On March 15, 2018, plaintiffs went to the CVS Store to pick up prescription medication, amoxicillin and ibuprofen, for plaintiff D.A. (Doc. No. 2-4 at ¶ 18.) However, the CVS Store "incorrectly mixed the prescription, leaving it excessively concentrated." (Id.) Plaintiff D.A. ingested the incorrectly mixed medication and "within minutes" he began to vomit, had a fever, his eyes rolled to the back of his head, and his entire body shook for about one minute. (Id.) Plaintiff D.A. was taken to Sierra View Medical Center in an ambulance and was provided medical care by his primary care physician and Valley Children's Healthcare. (Id. at ¶ 19.)

After plaintiff D.A. ingested the incorrect medication, the CVS Store allegedly called plaintiff Ambriz "to inform her that they did not mix the amoxicillin correctly." (Id. at ¶ 18.) The CVS Store called plaintiff Ambriz twice on the same day that plaintiffs picked up the incorrectly mixed prescription medication. (Id. at ¶ 20.) The following day, plaintiff Ambriz went to the CVS Store with the prescription bottles. (Id.) Plaintiff Ambriz spoke to a CVS Store employee who allegedly informed plaintiff Ambriz that "she was sorry for what occurred and said that she was unable to sleep knowing of the mistake that was made." (Id.) Plaintiff Ambriz then provided the prescription bottles to the CVS Store employee. (Id.) Later that day, another CVS employee called plaintiff Ambriz to provide an update regarding the incident, but the complaintdoes not describe the update that was allegedly provided. (Id.) Though CVS allegedly opened a file regarding the incident, "no cooperation or information has yet been provided" to plaintiffs. (Id. at ¶ 21.)

The complaint alleges that plaintiffs served a notice of intent to commence a civil action on defendants around February 5, 2019. (Id. at ¶ 22.) See California Code of Civil Procedure § 364 (requiring notice of intent to sue at least 90 days before filing a complaint asserting a health care provider's professional negligence). On June 13, 2019, plaintiffs filed a complaint in the Tulare County Superior Court. (Doc. No. 2-4.) The complaint utilizes a California Judicial Council form and has attached to it additional pages with factual allegations. (Id.) The complaint asserts four claims against defendants for negligence, strict products liability, negligent infliction of emotional distress ("NIED"), and negligent hiring, retention, and supervision of staff.2 (Id.) CVS removed the action to this federal court asserting jurisdiction under 28 U.S.C. § 1332 based on the diversity of citizenship of the parties and that the amount in controversy exceeds $75,000. (Doc. No. 2.) Plaintiffs have not contested federal jurisdiction and, as noted above, the court appears to have jurisdiction over this action.

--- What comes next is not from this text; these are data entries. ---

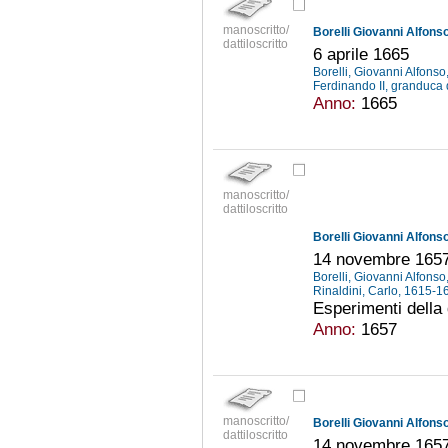
manoscritto/
Borelli Giovanni Alfonso
dattiloscritto
6 aprile 1665
Borelli, Giovanni Alfons
Ferdinando II, granduca
Anno:
1665
manoscritto/
dattiloscritto
Borelli Giovanni Alfonso
14 novembre 165
Borelli, Giovanni Alfons
Rinaldini, Carlo, 1615-
Esperimenti della 
Anno:
1657
manoscritto/
Borelli Giovanni Alfonso
dattiloscritto
14 novembre 165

The purpose of a motion to dismiss brought pursuant to Federal Rule of Civil Procedure 12(b)(6) is to test the legal sufficiency of the complaint. N. Star Int'l v. Ariz. Corp. Comm'n, 720 F.2d 578, 581 (9th Cir. 1983). A dismissal may be warranted where there is "the lack of a cognizable legal theory or the absence of sufficient facts alleged under a cognizable legal theory." Balistreri v. Pacifica Police Dep't, 901 F.2d 696, 699 (9th Cir. 1990). A plaintiff must allege "enough facts to state a claim to relief that is plausible on its face." Bell Atl. Corp. v. Twombly, 550 U.S. 544, 570 (2007). A claim is plausible on its face "when the plaintiff pleads factual content that allows the court to draw the reasonable inference that the defendant is liable for the misconduct alleged." Ashcroft v. Iqbal, 556 U.S. 662, 678 (2009). In short, the complaint must"give the defendant fair notice of what the . . . claim is and the grounds upon which it rests." Twombly, 550 U.S. at 555 (quoting Conley v. Gibson, 355 U.S. 41, 47 (1957)).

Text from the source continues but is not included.